Exercise objective:
Every record must be given again word for word; no picture belongs in the copy.

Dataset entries
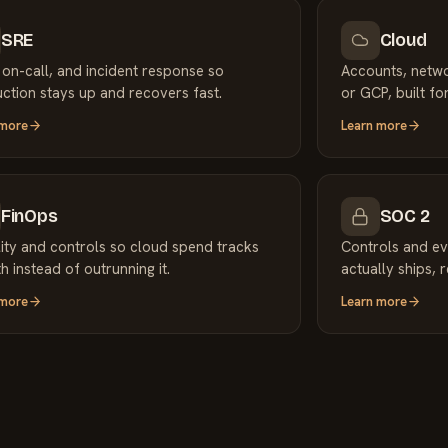
SRE
Cloud
 on-call, and incident response so
Accounts, netw
ction stays up and recovers fast.
or GCP, built for
 more
Learn more
FinOps
SOC 2
ility and controls so cloud spend tracks
Controls and ev
h instead of outrunning it.
actually ships, 
 more
Learn more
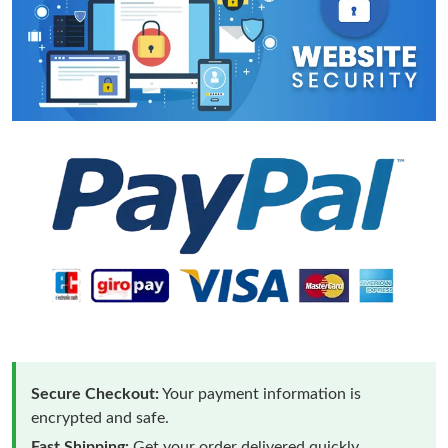
Secure Checkout:
Your payment information is
encrypted and safe.
Fast Shipping:
Get your order delivered quickly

Answer below:
SRE
Cloud
 on-call, and incident response so
Accounts, netw
ction stays up and recovers fast.
or GCP, built for
 more
Learn more
FinOps
SOC 2
ility and controls so cloud spend tracks
Controls and ev
h instead of outrunning it.
actually ships, 
 more
Learn more
Secure Checkout:
Your payment information is
encrypted and safe.
Fast Shipping:
Get your order delivered quickly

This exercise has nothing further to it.